Data items:
----------

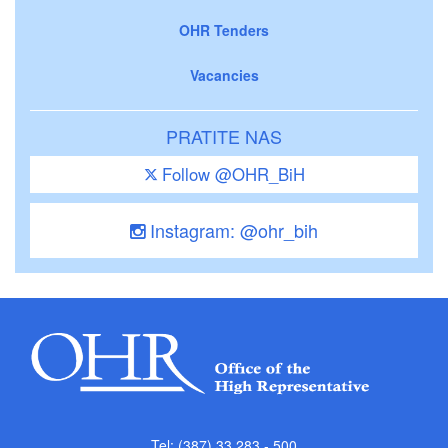
OHR Tenders
Vacancies
PRATITE NAS
Follow @OHR_BiH
Instagram: @ohr_bih
Tel: (387) 33 283 - 500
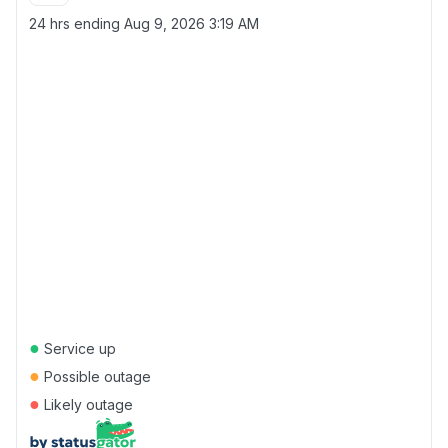
24 hrs ending
Aug 9, 2026 3:19 AM
●
Service up
●
Possible outage
●
Likely outage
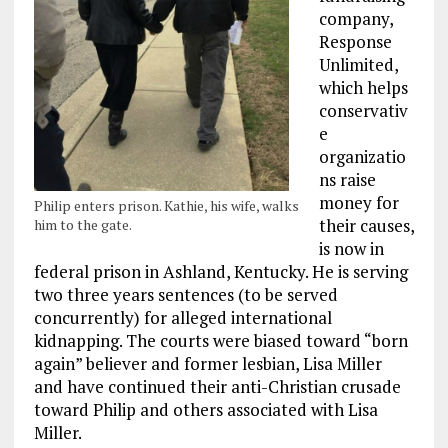
company,
Response
Unlimited,
which helps
conservativ
e
organizatio
ns raise
money for
Philip enters prison. Kathie, his wife, walks
their causes,
him to the gate.
is now in
federal prison in Ashland, Kentucky. He is serving
two three years sentences (to be served
concurrently) for alleged international
kidnapping. The courts were biased toward “born
again” believer and former lesbian, Lisa Miller
and have continued their anti-Christian crusade
toward Philip and others associated with Lisa
Miller.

----------

The answer must be the line containing "lesbian, Lisa Miller" and every line after it through the end of the records, repeated exactly.

again” believer and former lesbian, Lisa Miller
and have continued their anti-Christian crusade
toward Philip and others associated with Lisa
Miller.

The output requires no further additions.